Dammbach is a community in the Aschaffenburg district in the Regierungsbezirk of Lower Franconia (Unterfranken) in Bavaria, Germany, and a member of the  Verwaltungsgemeinschaft (municipal association) of Mespelbrunn, whose seat is in Heimbuchenthal.

Geography

Location
The community lies in the centre of the Spessart (range), in the so-called High Spessart (Hochspessart). The namesake brook, the Dammbach, rises near Rohrbrunn and has many small tributaries.

As for elevation extremes, the community's lowest point lies in the constituent community of Neuhammer at 200 m above sea level, and the highest on the Geishöhe at 525 m.

Subdivision
The community of Dammbach contains several small hamlets such as Schnorrhof, Hundsrück, Heppe and Oberwintersbach.

History
In 1991, the community celebrated the festival “750 years of villages in the Dammbach valley”.

Amalgamations
The community came into being in 1976 in the course of municipal restructuring in Bavaria out of the formerly self-administering communities of Wintersbach and Krausenbach. Since both constituent communities were in the Dammbach valley (Dammbachtal in German), Dammbach was chosen as the new name.

Economy

In the last few years, the community of Dammbach has opened up a weekend neighbourhood near the constituent community of Wintersbach in which more than 100 weekend and holiday homes have been built.

Since 1 December 2006, the community of Dammbach has been levying a tax on second homes.

Governance

Community council

The council is made up of 14 council members, not counting the mayor.

(as at municipal election held on 3 March 2008)

Coat of arms
The community's arms might be described thus: In chief above a bar wavy argent enhanced, gules an acorn in pale surmounted by two oakleaves in saltire of the first, the base party per pale, dexter barry of eight gules and Or, sinister azure a bend sinister argent surmounted by three rings azure.

Dammbach is a very new community, having arisen only in 1976 out of the formerly self-administering communities of Wintersbach and Krausenbach through voluntary merger.

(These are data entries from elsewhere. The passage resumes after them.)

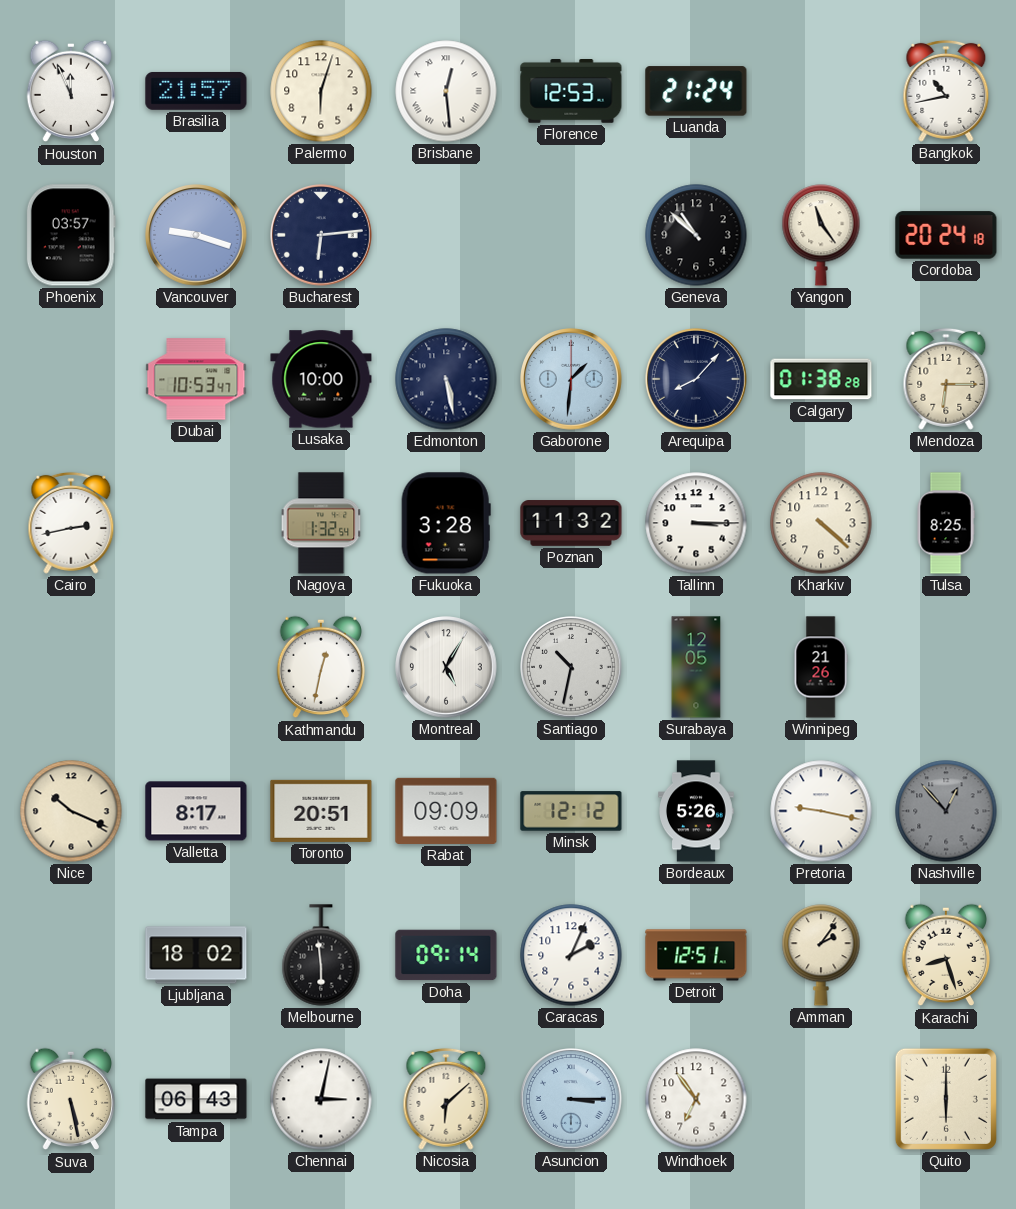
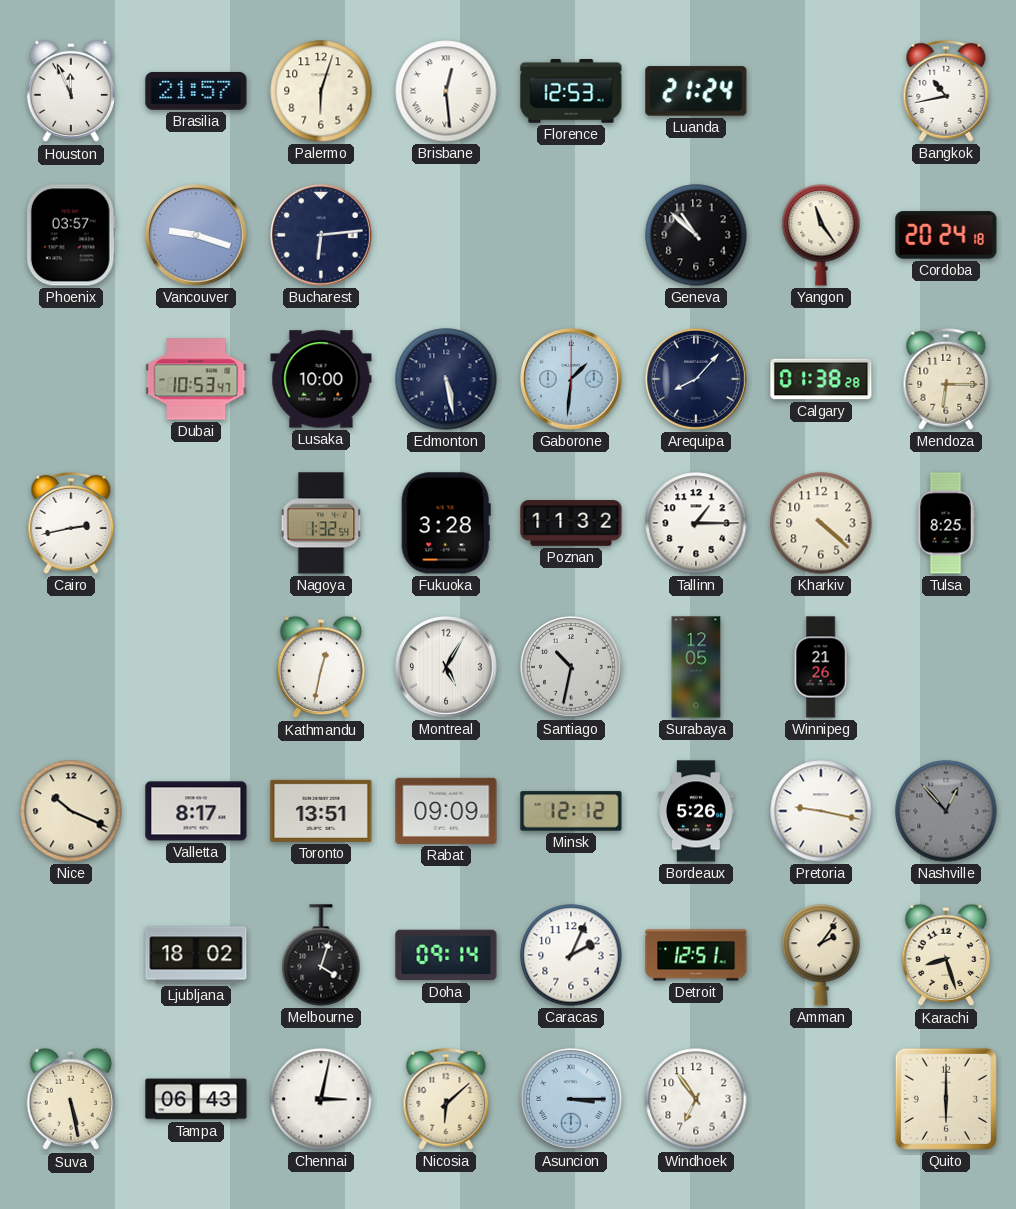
Tallinn: 3:15 -> 1:15
Toronto: 20:51 -> 13:51
Melbourne: 5:59 -> 4:03
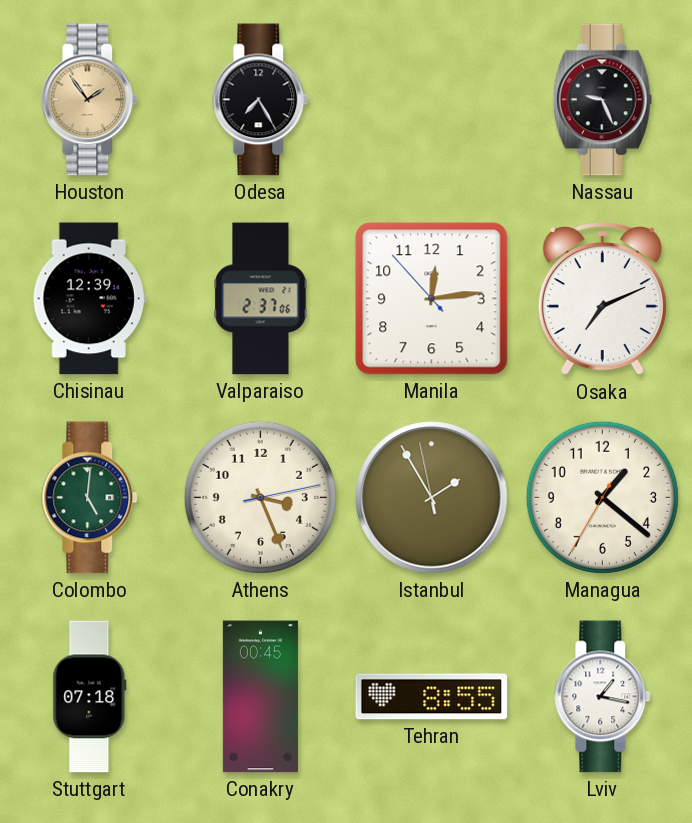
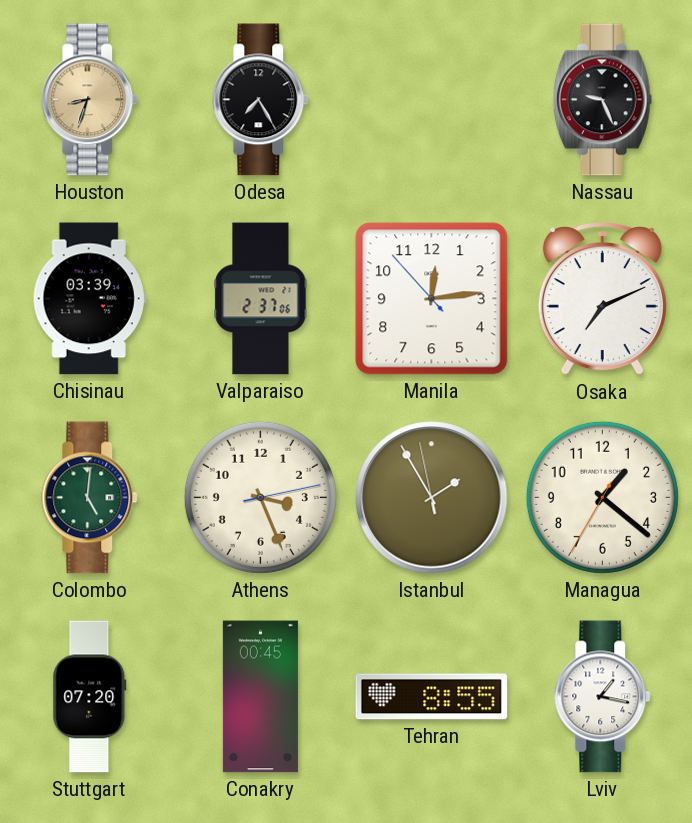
Houston: 1:54 -> 8:33
Chisinau: 12:39 -> 03:39
Stuttgart: 07:18 -> 07:20
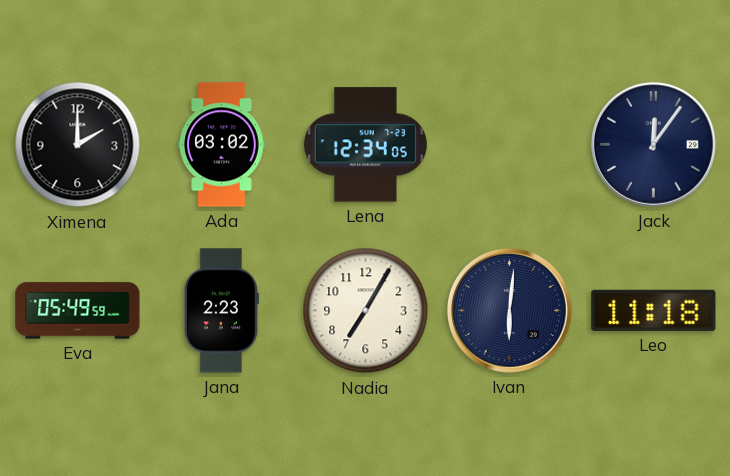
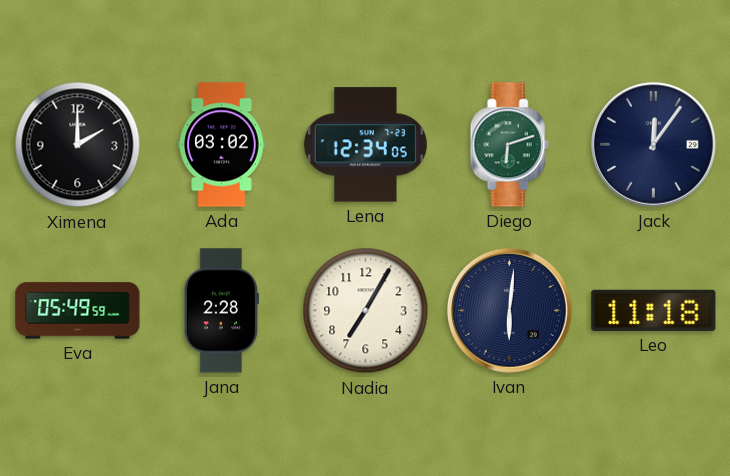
Diego: none -> 6:12
Jana: 2:23 -> 2:28
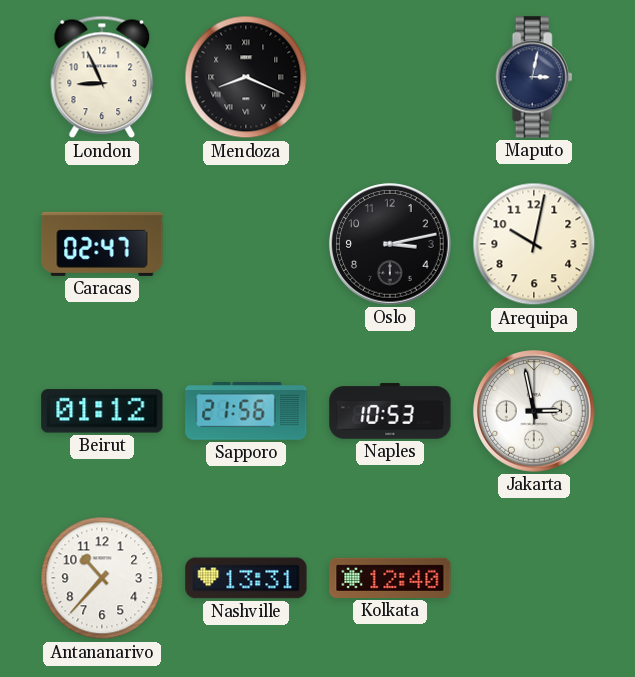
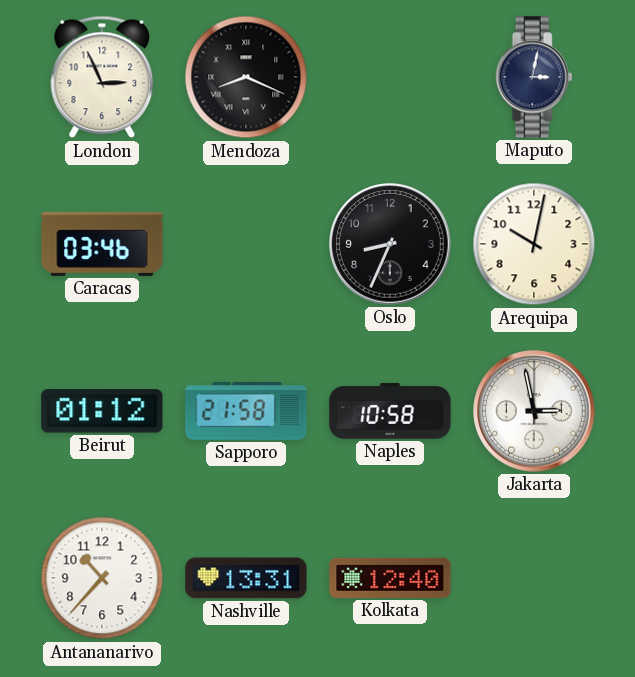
London: 8:56 -> 2:56
Caracas: 02:47 -> 03:46
Oslo: 3:13 -> 8:34
Sapporo: 21:56 -> 21:58
Naples: 10:53 -> 10:58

Geographically it lies on the Dammbach, whence its name comes. This brook has as a reference to it the wavy bar in the community's arms. The oakleaves and acorn in the chief symbolize the community's location in the High Spessart. Below the wavy bar on the dexter (armsbearer's right, viewer's left) side, the red and gold bars are taken from the arms formerly borne by the Counts of Rieneck. Krausenbach was for a long time one of their holdings. The bend sinister on the sinister (armsbearer's left, viewer's right) side with the rings is taken from the arms formerly borne by the family Echter von Mespelbrunn. They held the lordship over Wintersbach, building a church there in 1415 and a hospital in 1584.

The arms were conferred on 22 July 1988.

Infrastructure

Transport
In Dammbach is found the air navigation beacon “PSA” of an international airway.